Exercise directions >>
Below are the records; reproduce all of them exactly but without any images.

(Stored data entries)
------------------------------
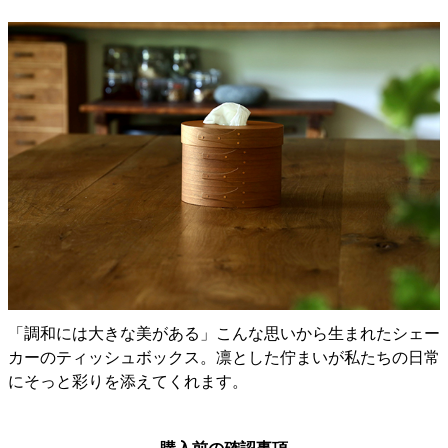
「調和には大きな美がある」こんな思いから生まれたシェー
カーのティッシュボックス。凛とした佇まいが私たちの日常
にそっと彩りを添えてくれます。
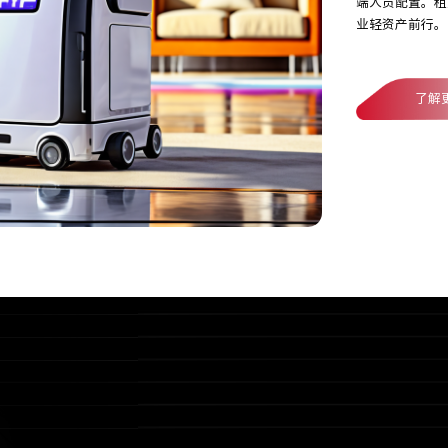
端人员配置。租
业轻资产前行。
了解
------------------------------
Task answer >>
「調和には大きな美がある」こんな思いから生まれたシェー
カーのティッシュボックス。凛とした佇まいが私たちの日常
にそっと彩りを添えてくれます。
端人员配置。租
业轻资产前行。
了解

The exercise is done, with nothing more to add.